Neil has embraced this journey for the past six months. It hasn’t been an easy ride, but the outcome was a flawless race day.

Endurance - Ireland: Eimear Loughnane
Consistency isn’t easy. It takes discipline, patience, and the willingness to do the work even when it feels uncomfortable. Over the past four months, that’s exactly what Eimear has shown.

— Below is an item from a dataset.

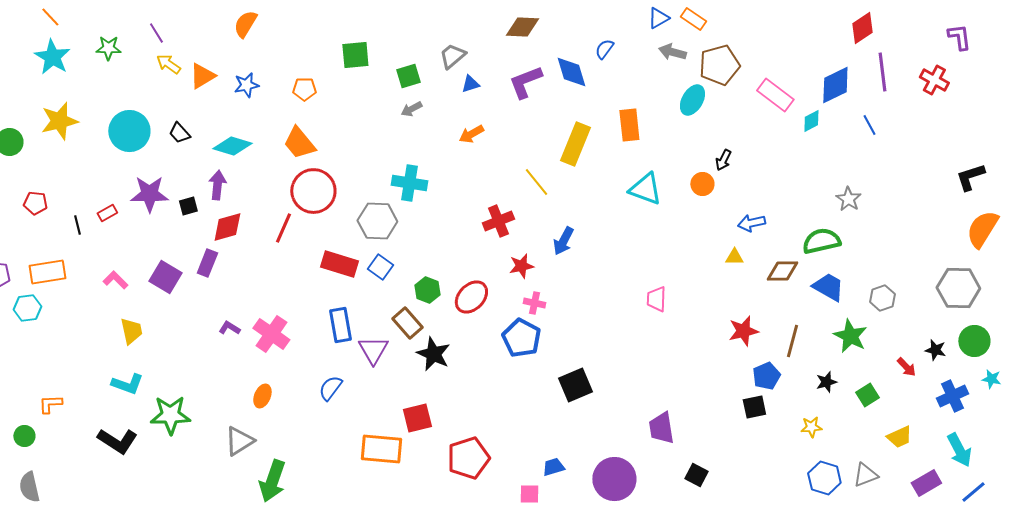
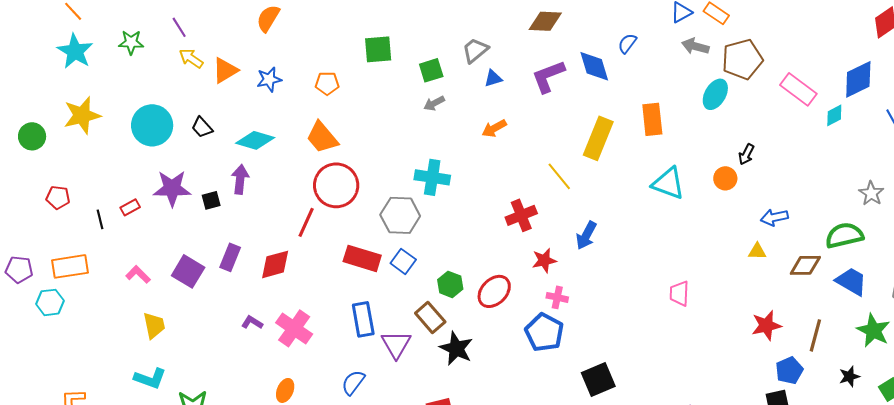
red diamond: (227, 227) -> (275, 264), moved

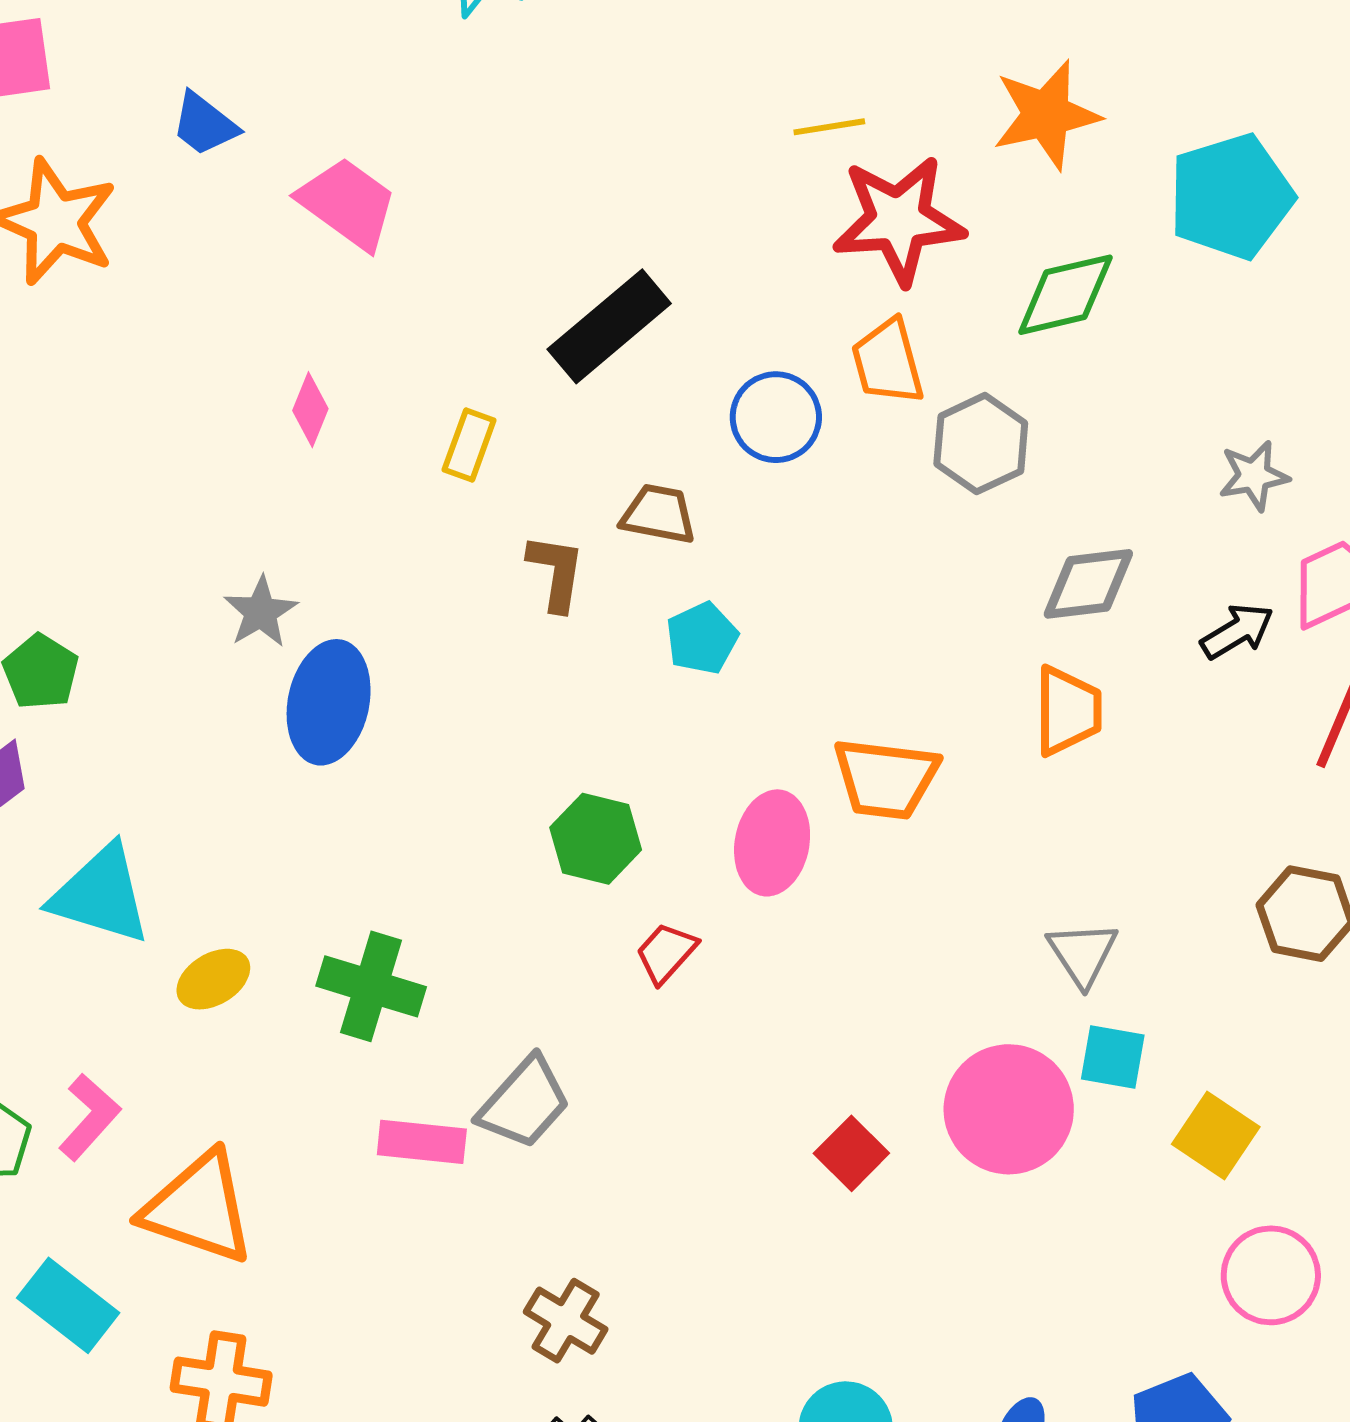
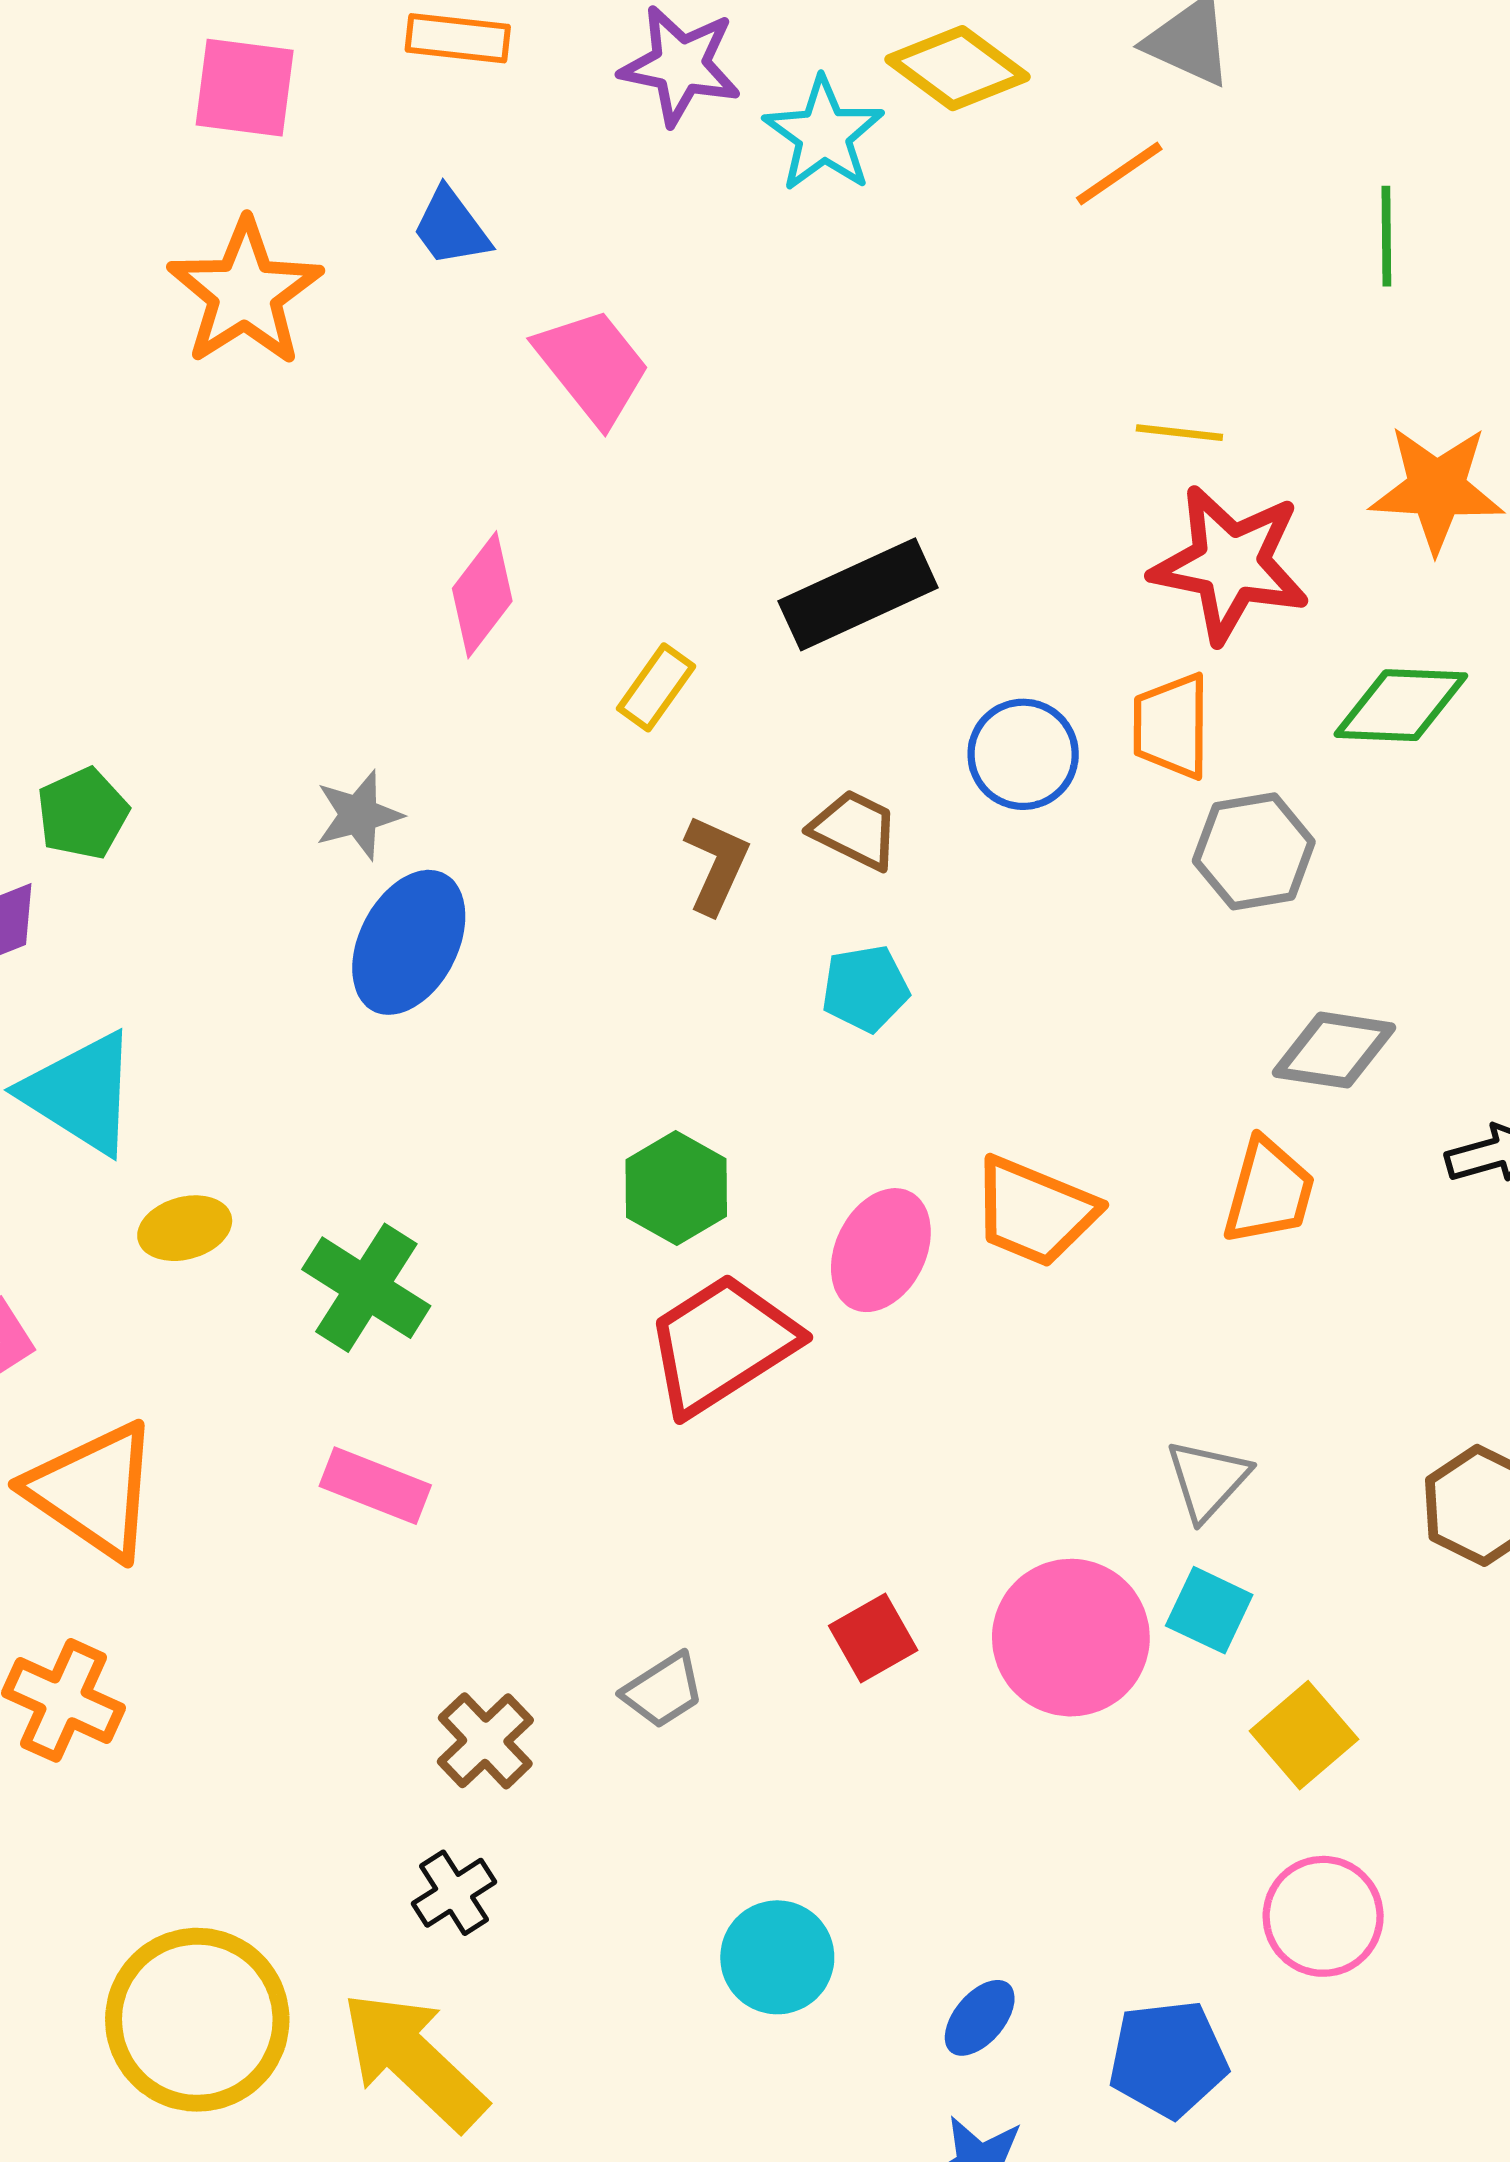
pink diamond: (310, 410) -> (482, 595), size x1.4
red trapezoid: (666, 953) -> (722, 1344), size x2.0
gray trapezoid: (524, 1103) -> (663, 1690), moved, size x0.7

Week after week, she’s shown up, put in the effort, and trusted the process. The results are clear: stronger form, faster pace, improved efficiency, and a new mindset when it comes to tackling challenges.
Eimear, we’re proud to recognise you as our Member of the Month. You’ve earned it through hard work, openness to coaching, and the consistency that transforms potential into progress.

Endurance - New Zealand: Megan Raynor
Congratulations to Megan Raynor for being our MOTM for August.
Megan has been on a mission to get back into running after breaking her foot last year and having pneumonia at the start of this year. Having mastered the marathon distance, she decided a bigger scarier challenge was on the cards, Race Tekapo 50k.
Building back into training can be daunting post injury and sickness and requires a lot of patience, Meg has trusted the process and seen some huge progress because of it. She’s become a lover of the uphills, used strength training to become a powerhouse, and she’s learnt to fully trust herself as she full sends it on the downhills. Her primer race at the Mackenzie half was proof that she is a speedy gal on the trails!
Self belief is a huge part of being successful in training and Meg has worked hard on this on top of being consistent in her training and listening to her body. We can’t wait to see you nail this new distance in a few weeks time in Tekapo, Meg.